Au début des années 2000, Willa Ford tentait de se faire une place aux côtés de Britney Spears avec son tube « I Wanna Be Bad ». Sa carrière a cependant été stoppée par une coïncidence tragique : son deuxième single est sorti le 11 septembre 2001. Faute de promotion possible en cette période de deuil mondial, le titre a sombré et son album suivant a été annulé.
Willa Ford s’est tournée vers la comédie et la télévision avant de changer totalement de secteur.
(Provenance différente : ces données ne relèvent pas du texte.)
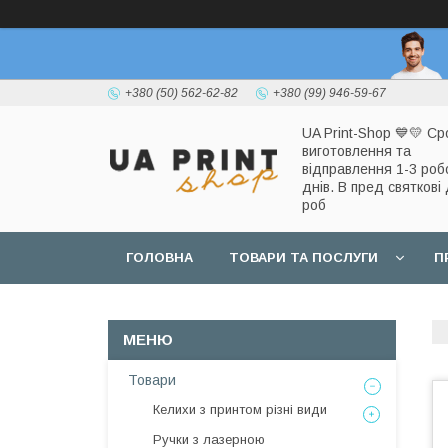
+380 (50) 562-62-82
+380 (99) 946-59-67
UA Print-Shop ​💙💛 Ср
виготовлення та
відправлення 1-3 роб
днів. В пред святкові 
роб
ГОЛОВНА
ТОВАРИ ТА ПОСЛУГИ
П
Товари
Келихи з принтом різні види
Ручки з лазерною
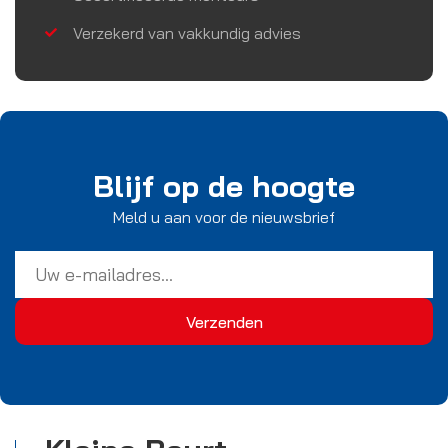
Verzekerd van vakkundig advies
Blijf op de hoogte
Meld u aan voor de nieuwsbrief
Elle occupe désormais un poste créatif au sein de sa propre entreprise de design d’intérieur.
Frank Stallone

Frère de la superstar Sylvester Stallone, Frank a connu son heure de gloire en 1983 avec « Far From Over », chanson tirée de la bande originale du film « Staying Alive ». Bien que son frère ait inclus sa musique dans plusieurs films comme « Rocky », Frank n’a jamais retrouvé le succès.
En 2008, ruiné, il a dû participer à une émission de télé-réalité sur le catch présentée par Hulk Hogan pour renflouer ses caisses. Plus récemment, en 2024, il a mis en vente une grande partie de sa collection de guitares via Instagram.
The Vapors

Le groupe britannique The Vapors a marqué l’année 1980 avec « Turning Japanese », un tube New Wave aux sonorités asiatiques. Après l’échec commercial de leurs singles suivants et de leur second album, le groupe s’est séparé.
Le chanteur Dave Fenton, qui étudiait le droit avant de former le groupe, est retourné à ses premières amours. Il a exercé le métier d’avocat pendant des décennies, travaillant notamment comme juriste pour le syndicat des musiciens britanniques avant de prendre sa retraite.
Joey Scarbury

Joey Scarbury est la voix derrière le célèbre générique de la série « Ralph Super-héros » (The Greatest American Hero), intitulé « Believe It or Not », qui a atteint la 2e place des charts américains en 1981. Sa carrière d’enregistrement s’est arrêtée peu après, en 1984.
Bien qu’il ait touché le tarif syndical minimum pour l’enregistrement, les rediffusions lui ont assuré un revenu modeste mais régulier, variant de quelques milliers à plusieurs dizaines de milliers de dollars selon les années. Dans les années 2010, il gérait une concession automobile en Californie.
Jamie Walters

Jamie Walters a connu le succès grâce à la série « The Heights » et son thème « How Do You Talk to an Angel », numéro 1 aux États-Unis en 1992. Il a ensuite rejoint le casting de « Beverly Hills, 90210 » et a sorti un autre titre populaire, « Hold On ».
Plutôt que de s’acharner à Hollywood, Walters a choisi une voie totalement différente et héroïque en 2002. Il a réalisé un rêve d’enfant en devenant pompier et ambulancier pour la ville de Los Angeles, un métier dont il se dit fier et qui passionne ses enfants.
Dexys Midnight Runners

Avec son style unique mêlant violons et influences celtiques, « Come On Eileen » a détrôné Michael Jackson du sommet des charts en 1983. C’était un succès improbable mais massif pour le groupe Dexys Midnight Runners.
Malheureusement, Kevin Rowland, le chanteur et leader du groupe, a vu sa fortune s’évaporer. En 1987, après avoir dépensé la majorité de ses gains dans des addictions à la cocaïne et à l’héroïne, il s’est retrouvé sans domicile fixe et a dû se déclarer en faillite personnelle.